Indiana Toll Road Concession Company
- Company type: Subsidiary concession company
- Industry: Toll road
- Founded: June 30, 2006; 18 years ago
- Headquarters: Elkhart, Indiana
- Parent: IFM Investors
- Website: www.indianatollroad.org

= Indiana Toll Road Concession Company =

ITR Concession Company LLC (ITRCC) is a subsidiary of IFM Investors that operates and maintains the Indiana East–West Toll Road. ITRCC has its headquarters in Elkhart, Indiana. ITRCC assumed this responsibility from the Indiana Department of Transportation on June 30, 2006, in accordance with a 75-year lease agreement, included as part of the 2005 "Major Moves" legislation proposed by Governor Mitch Daniels and enacted by the Indiana General Assembly in November 2005.
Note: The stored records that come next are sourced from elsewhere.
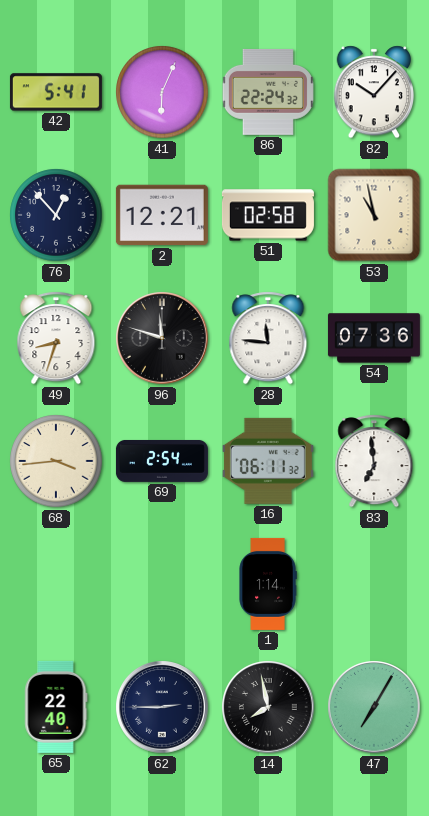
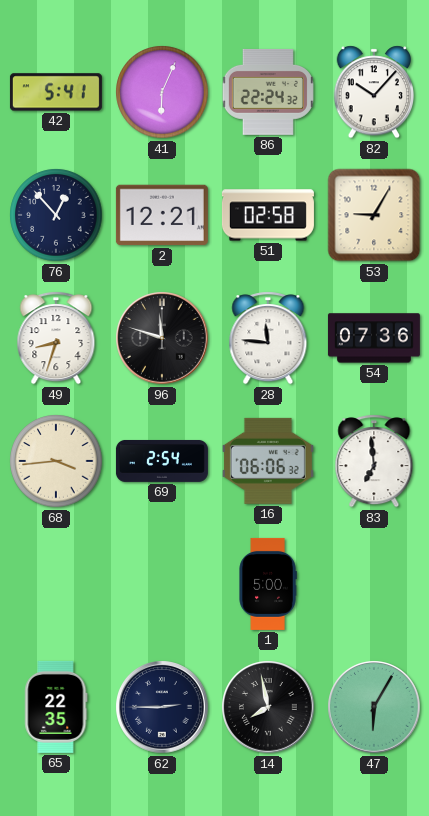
53: 10:58 -> 9:05
16: 06:11 -> 06:06
1: 1:14 -> 5:00
65: 22:40 -> 22:35
47: 7:05 -> 6:05
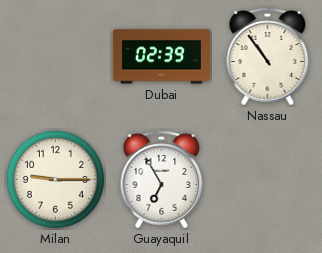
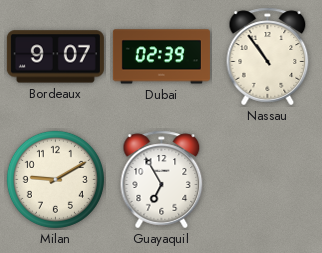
Bordeaux: none -> 9:07
Milan: 9:15 -> 9:10
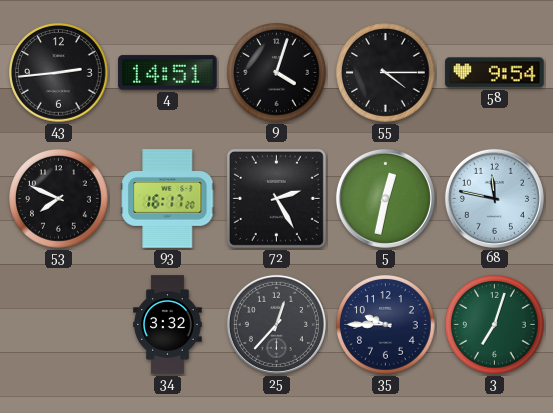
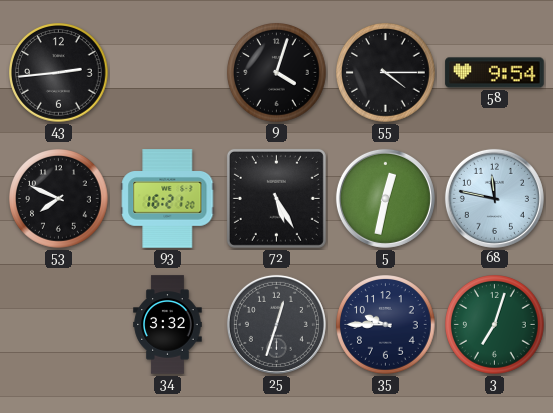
4: 14:51 -> none
93: 16:17 -> 16:21
72: 2:25 -> 5:25
25: 12:37 -> 12:33
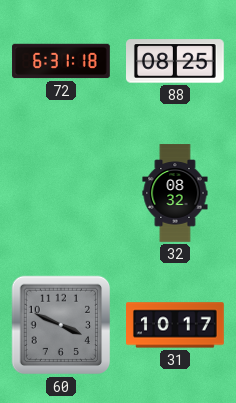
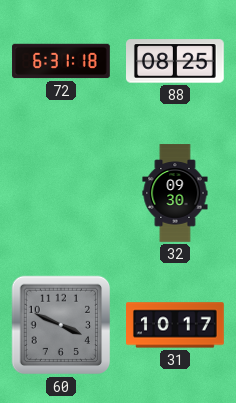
32: 08:32 -> 09:30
On September 22, 2014, ITRCC announced it had filed Chapter 11 bankruptcy, and that a sale process for the asset would commence. IFM Investors on March 11, 2015, announced that it had entered into a $5.725 billion agreement for the right to operate the Indiana Toll Road and collect toll revenue. On May 27, 2015, IFM announced it had reached financial close on its acquisition of ITRCC, and thus inherited the remaining 66 years of the concession lease agreement.